"The decline in the pound is like a fever," according to former Treasury Secretary Larry Summers.
"It's a sign of some serious problems that are associated with the Brexit strategy," he told CNBC on Monday evening.
The famed American economist's comments follow a torrid start to the month for the British currency with sterling now down around 5 percent against the U.S. dollar so far in October and hovering at lows unseen since the mid-1980s.
The current level of around $1.23 per British pound is off the lows of around $1.14 seen last Friday when the currency plummeted under circumstances still under investigation by the Bank of England but widely suspected to be linked to algorithmic trading patterns.
Summers is not alone in positing that the worst may not be over as Britain inches towards the March 2017 deadline Prime Minister Theresa May has set for triggering "Article 50" and thereby the official start of the U.K.'s withdrawal from the European Union.
Julian Howard, investment director at asset manager GAM, told CNBC Tuesday he expected sterling to trade in the $1.20 - $1.25 range for the next few weeks.

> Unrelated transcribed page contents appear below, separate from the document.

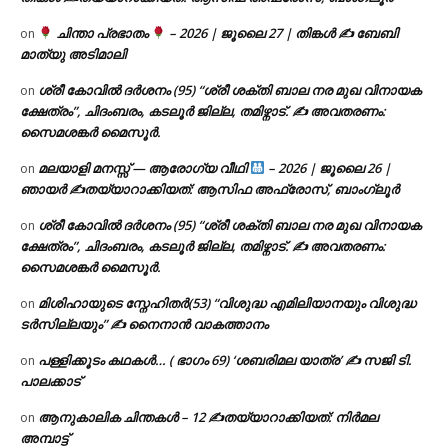
ചിന്താ പ്രഭാതം
– 2026 | ജൂലൈ 27 | തിങ്കൾ ✍
ബേബി
on
മാത്യു അടിമാലി
ശ്രീ കോവിൽ ദർശനം (95) “ശ്രീ ശക്തി ബാല നര മുഖ വിനായക
on
ക്ഷേത്രം”, ചിദംബരം, കടലൂർ ജില്ല, തമിഴ്നാട്. ✍ അവതരണം:
സൈമശങ്കർ മൈസൂർ.
മലയാളി മനസ്സ് — ആരോഗ്യ വീഥി
– 2026 | ജൂലൈ 26 |
on
ഞായർ ✍
തയ്യാറാക്കിയത്: ആസിഫ അഫ്രോസ്, ബാംഗ്ലൂർ
ശ്രീ കോവിൽ ദർശനം (95) “ശ്രീ ശക്തി ബാല നര മുഖ വിനായക
on
ക്ഷേത്രം”, ചിദംബരം, കടലൂർ ജില്ല, തമിഴ്നാട്. ✍ അവതരണം:
സൈമശങ്കർ മൈസൂർ.
മിശിഹായുടെ സ്നേഹിതർ(53) “വിശുദ്ധ എമിലിയാനയും വിശുദ്ധ
on
ടര്‍സില്ലയും” ✍ നൈനാൻ വാകത്താനം
പള്ളിക്കൂടം കഥകൾ… ( ഭാഗം 69) ‘ശബരിമല യാത്ര’ ✍ സജി ടി.
on
പാലക്കാട്
ആനുകാലിക ചിന്തകൾ – 12 ✍തയ്യാറാക്കിയത്: നിർമല
on
അമ്പാട്ട്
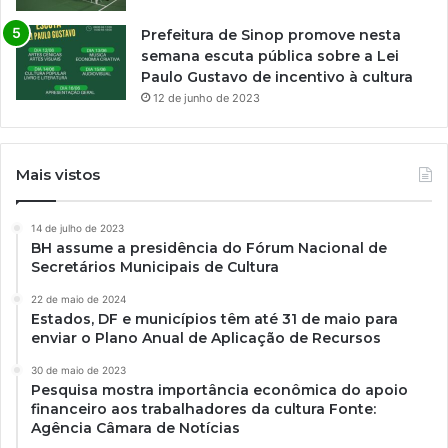
Prefeitura de Sinop promove nesta
semana escuta pública sobre a Lei
Paulo Gustavo de incentivo à cultura
12 de junho de 2023
Mais vistos
14 de julho de 2023
BH assume a presidência do Fórum Nacional de
Secretários Municipais de Cultura
22 de maio de 2024
Estados, DF e municípios têm até 31 de maio para
enviar o Plano Anual de Aplicação de Recursos
30 de maio de 2023
Pesquisa mostra importância econômica do apoio
financeiro aos trabalhadores da cultura Fonte:
Agência Câmara de Notícias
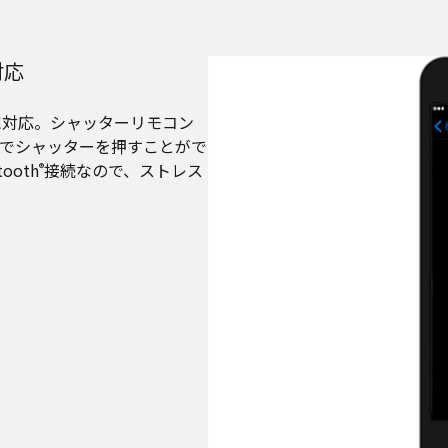
対応
に対応。シャッターリモコン
でシャッターを押すことがで
oth
接続なので、ストレス
®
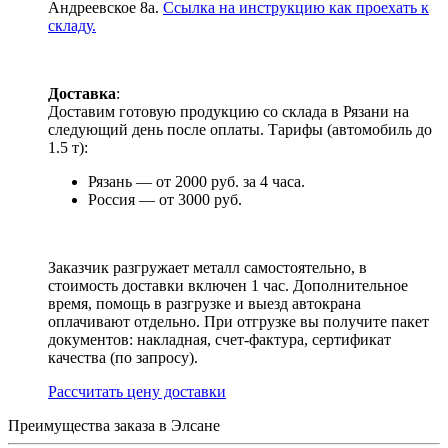
Андреевское 8а.
Ссылка на инструкцию как проехать к
складу.
Доставка
:
Доставим готовую продукцию со склада в Рязани на
следующий день после оплаты. Тарифы (автомобиль до
1.5 т):
Рязань — от 2000 руб. за 4 часа.
Россия — от 3000 руб.
Заказчик разгружает металл самостоятельно, в
стоимость доставки включен 1 час. Дополнительное
время, помощь в разгрузке и выезд автокрана
оплачивают отдельно. При отгрузке вы получите пакет
документов: накладная, счет-фактура, сертификат
качества (по запросу).
Раcсчитать цену доставки
Преимущества заказа в Элсане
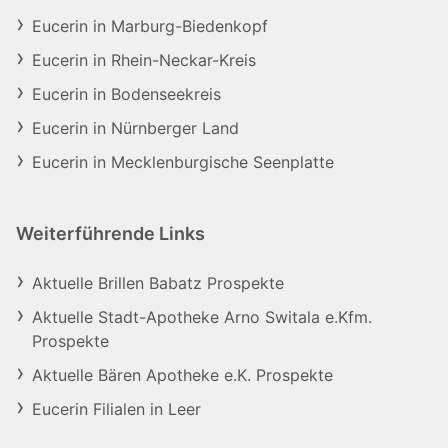
Eucerin in Marburg-Biedenkopf
Eucerin in Rhein-Neckar-Kreis
Eucerin in Bodenseekreis
Eucerin in Nürnberger Land
Eucerin in Mecklenburgische Seenplatte
Weiterführende Links
Aktuelle Brillen Babatz Prospekte
Aktuelle Stadt-Apotheke Arno Switala e.Kfm.
Prospekte
Aktuelle Bären Apotheke e.K. Prospekte
Eucerin Filialen in Leer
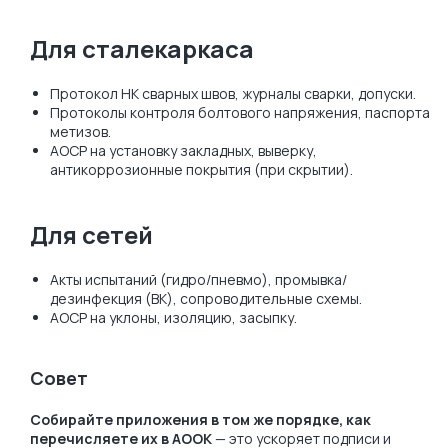
Для сталекаркаса
Протокол НК сварных швов, журналы сварки, допуски.
Протоколы контроля болтового напряжения, паспорта
метизов.
АОСР на установку закладных, выверку,
антикоррозионные покрытия (при скрытии).
Для сетей
Акты испытаний (гидро/пневмо), промывка/
дезинфекция (ВК), сопроводительные схемы.
АОСР на уклоны, изоляцию, засыпку.
Совет
Собирайте приложения в том же порядке, как
перечисляете их в АООК
— это ускоряет подписи и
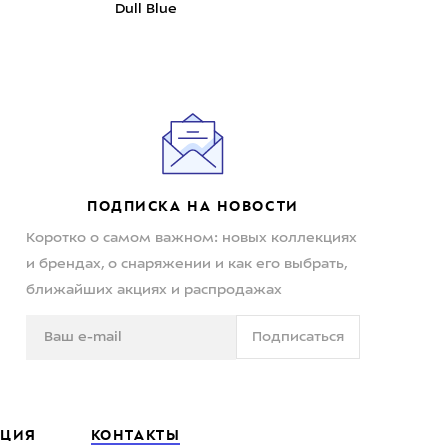
Dull Blue
30L
ПОДПИСКА НА НОВОСТИ
Коротко о самом важном: новых коллекциях
и брендах, о снаряжении и как его выбрать,
ближайших акциях и распродажах
Подписаться
ЦИЯ
КОНТАКТЫ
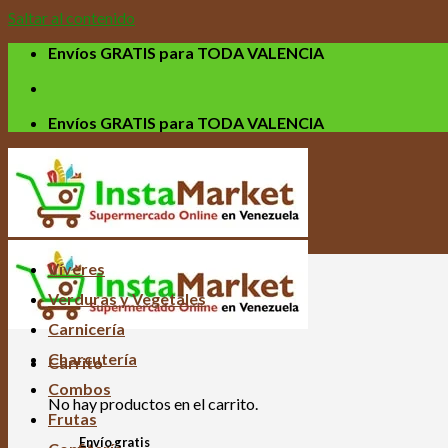
Saltar al contenido
Envíos GRATIS para TODA VALENCIA
Envíos GRATIS para TODA VALENCIA
Víveres
Verduras y Vegetales
Carnicería
Charcutería
Carrito
Combos
No hay productos en el carrito.
Frutas
Envío gratis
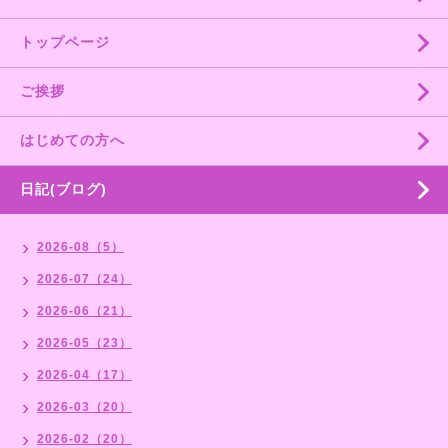
トップページ
ご挨拶
はじめての方へ
日記(ブログ)
2026-08（5）
2026-07（24）
2026-06（21）
2026-05（23）
2026-04（17）
2026-03（20）
2026-02（20）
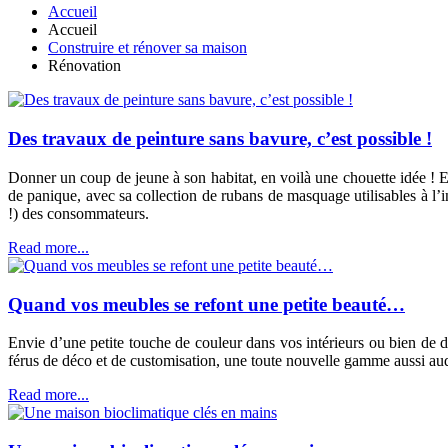
Accueil
Accueil
Construire et rénover sa maison
Rénovation
Des travaux de peinture sans bavure, c’est possible !
Donner un coup de jeune à son habitat, en voilà une chouette idée ! Et
de panique, avec sa collection de rubans de masquage utilisables à l
!) des consommateurs.
Read more...
Quand vos meubles se refont une petite beauté…
Envie d’une petite touche de couleur dans vos intérieurs ou bien de 
férus de déco et de customisation, une toute nouvelle gamme aussi au
Read more...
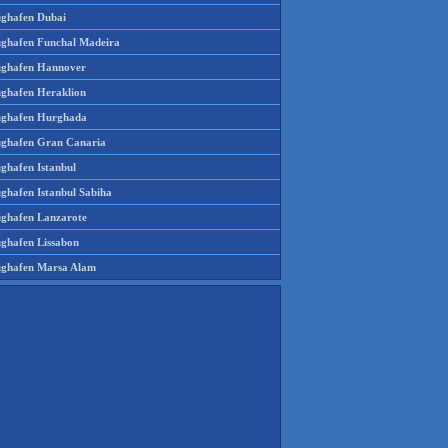
ughafen Dubai
ughafen Funchal Madeira
ughafen Hannover
ughafen Heraklion
ughafen Hurghada
ughafen Gran Canaria
ughafen Istanbul
ughafen Istanbul Sabiha
ughafen Lanzarote
ughafen Lissabon
ughafen Marsa Alam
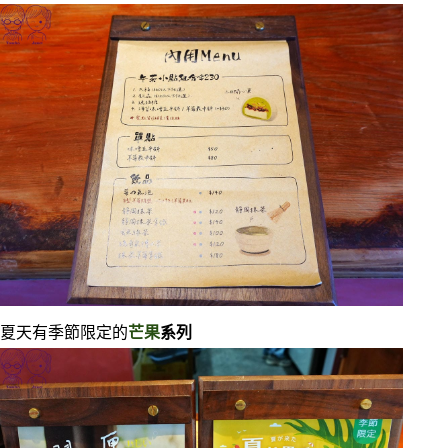
夏天有季節限定的
芒果
系列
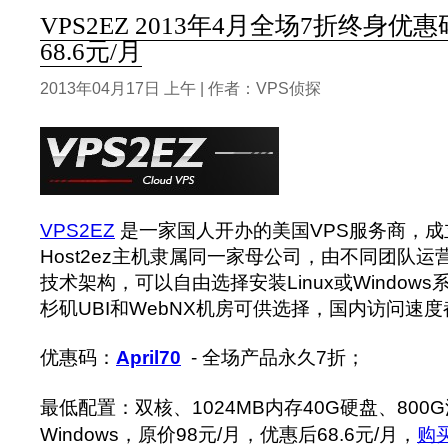
VPS2EZ 2013年4月全场7折终身优
68.6元/月
2013年04月17日 上午 | 作者：VPS侦探
VPS2EZ
是一家国人开办的美国VPS服务商，成立
Host2ez主机隶属同一家母公司，由不同团队运营
技术架构，可以自由选择安装Linux或Window
杉矶UBI和WebNX机房可供选择，国内访问速
优惠码：
April70
- 全场产品永久7折；
最低配置：双核、1024MB内存40G硬盘、800G
Windows，原价98元/月，优惠后68.6元/月，
购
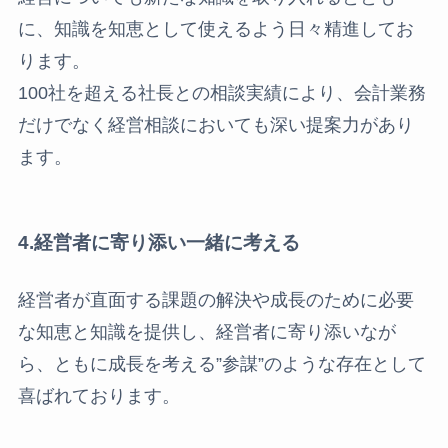
に、知識を知恵として使えるよう日々精進してお
ります。
100社を超える社長との相談実績により、会計業務
だけでなく経営相談においても深い提案力があり
ます。
4.経営者に寄り添い一緒に考える
経営者が直面する課題の解決や成長のために必要
な知恵と知識を提供し、経営者に寄り添いなが
ら、ともに成長を考える”参謀”のような存在として
喜ばれております。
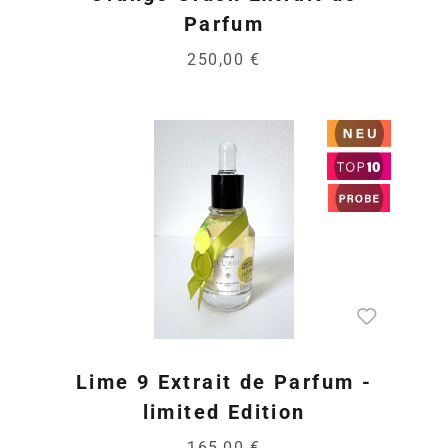
Parfum
250,00 €
Lime 9 Extrait de Parfum -
limited Edition
165,00 €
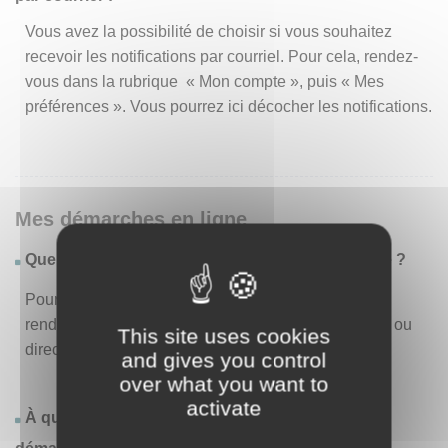
Vous avez la possibilité de choisir si vous souhaitez
recevoir les notifications par courriel. Pour cela, rendez-
vous dans la rubrique « Mon compte », puis « Mes
préférences ». Vous pourrez ici décocher les notifications.
Mes démarches en ligne
Quelles sont les démarches disponibles en ligne ?
Pour consulter la liste des démarches disponibles,
rendez-vous dans le menu « Liste des démarches » ou
This site uses cookies
directement en page d’accueil.
and gives you control
over what you want to
activate
À quoi correspond la rubrique « Effectuer une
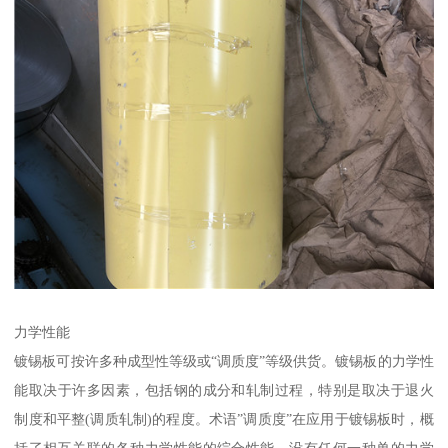
力学性能
镀锡板可按许多种成型性等级或“调质度”等级供货。镀锡板的力学性
能取决于许多因素，包括钢的成分和轧制过程，特别是取决于退火
制度和平整(调质轧制)的程度。术语”调质度”在应用于镀锡板时，概
括了相互关联的各种力学性能的综合性能。没有任何一种单的力学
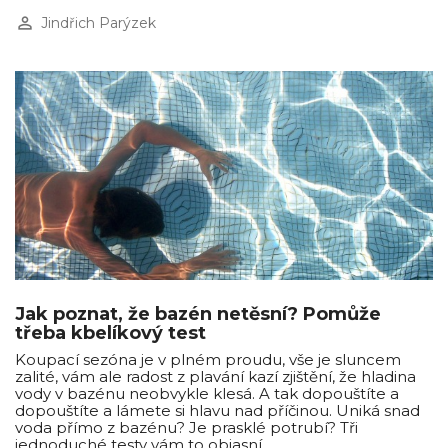
perm_identity
Jindřich Parýzek
Jak poznat, že bazén netěsní? Pomůže
třeba kbelíkový test
Koupací sezóna je v plném proudu, vše je sluncem
zalité, vám ale radost z plavání kazí zjištění, že hladina
vody v bazénu neobvykle klesá. A tak dopouštíte a
dopouštíte a lámete si hlavu nad příčinou. Uniká snad
voda přímo z bazénu? Je prasklé potrubí? Tři
jednoduché testy vám to objasní.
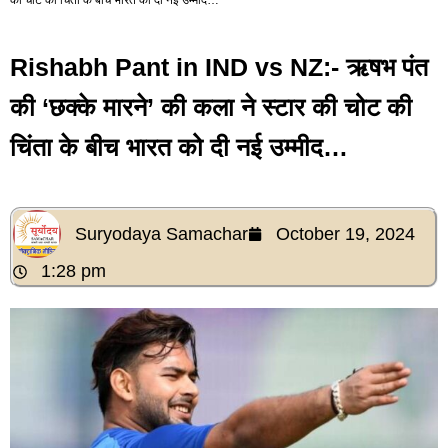
Rishabh Pant in IND vs NZ:- ऋषभ पंत
की ‘छक्के मारने’ की कला ने स्टार की चोट की
चिंता के बीच भारत को दी नई उम्मीद…
Suryodaya Samachar
October 19, 2024
1:28 pm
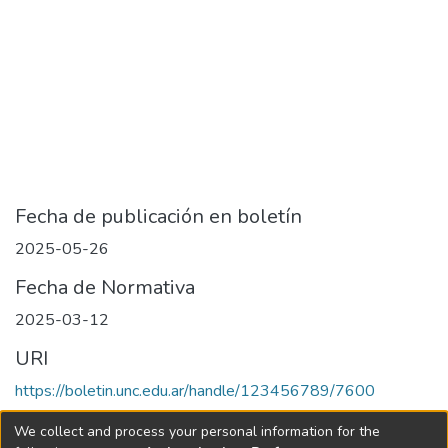
Fecha de publicación en boletín
2025-05-26
Fecha de Normativa
2025-03-12
URI
https://boletin.unc.edu.ar/handle/123456789/7600
Collections
We collect and process your personal information for the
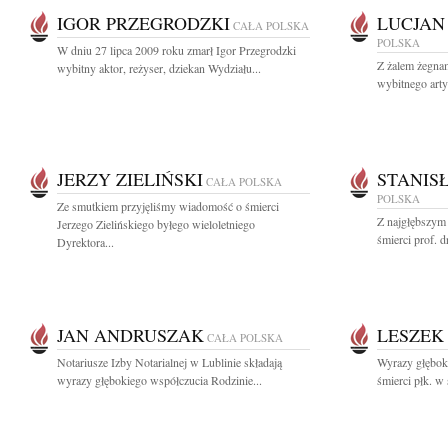
IGOR PRZEGRODZKI
LUCJAN
CAŁA POLSKA
POLSKA
W dniu 27 lipca 2009 roku zmarł Igor Przegrodzki
Z żalem żegna
wybitny aktor, reżyser, dziekan Wydziału...
wybitnego artys
JERZY ZIELIŃSKI
STANIS
CAŁA POLSKA
POLSKA
Ze smutkiem przyjęliśmy wiadomość o śmierci
Z najgłębszym
Jerzego Zielińskiego byłego wieloletniego
śmierci prof. d
Dyrektora...
JAN ANDRUSZAK
LESZEK
CAŁA POLSKA
Notariusze Izby Notarialnej w Lublinie składają
Wyrazy głębok
wyrazy głębokiego współczucia Rodzinie...
śmierci płk. w 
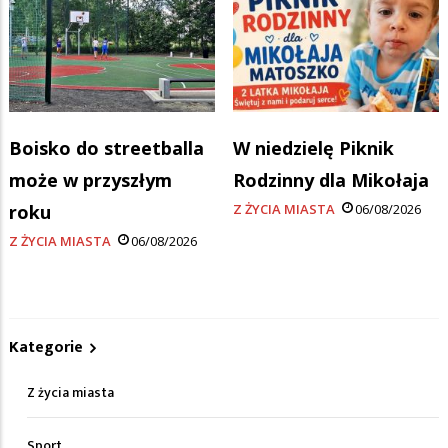
Boisko do streetballa
W niedzielę Piknik
może w przyszłym
Rodzinny dla Mikołaja
roku
Z ŻYCIA MIASTA
06/08/2026
Z ŻYCIA MIASTA
06/08/2026
Kategorie
Z życia miasta
Sport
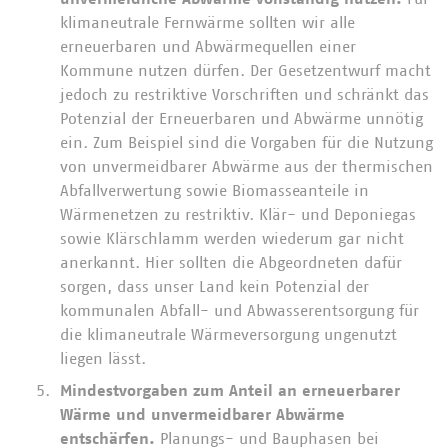
klimaneutrale Fernwärme sollten wir alle
erneuerbaren und Abwärmequellen einer
Kommune nutzen dürfen. Der Gesetzentwurf macht
jedoch zu restriktive Vorschriften und schränkt das
Potenzial der Erneuerbaren und Abwärme unnötig
ein. Zum Beispiel sind die Vorgaben für die Nutzung
von unvermeidbarer Abwärme aus der thermischen
Abfallverwertung sowie Biomasseanteile in
Wärmenetzen zu restriktiv. Klär- und Deponiegas
sowie Klärschlamm werden wiederum gar nicht
anerkannt. Hier sollten die Abgeordneten dafür
sorgen, dass unser Land kein Potenzial der
kommunalen Abfall- und Abwasserentsorgung für
die klimaneutrale Wärmeversorgung ungenutzt
liegen lässt.
Mindestvorgaben zum Anteil an erneuerbarer
Wärme und unvermeidbarer Abwärme
entschärfen.
Planungs- und Bauphasen bei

Looking further out, investment bank UBS is calling for sterling to finish 2017 at $1.20 while HSBC's David Bloom sees a more brutal path ahead, with an end-2017 forecast of $1.10.
The path by which Brexit unfolds is being keenly watched by currency traders with the view that a "hard" exit from the bloc could cause further pain for sterling bulls. Yet also in focus is the path of interest rates with the Bank of England cutting as recently as August while the U.S. Federal Reserve gears up for a potential near-term rate hike, possibly as soon as December. A further divergence in rates would likely exacerbate the pressure on sterling versus its U.S. counterpart.
But despite concerns that a rapid depreciation may help to stoke inflation without growth in the U.K. and create a yet more challenging economic backdrop, it's not all bad news.
Summers also sought to highlight the winners in sterling's demise, saying "the pound will do a useful thing by stimulating British exports and encouraging some substitution from foreign producers to British producers in terms of imports."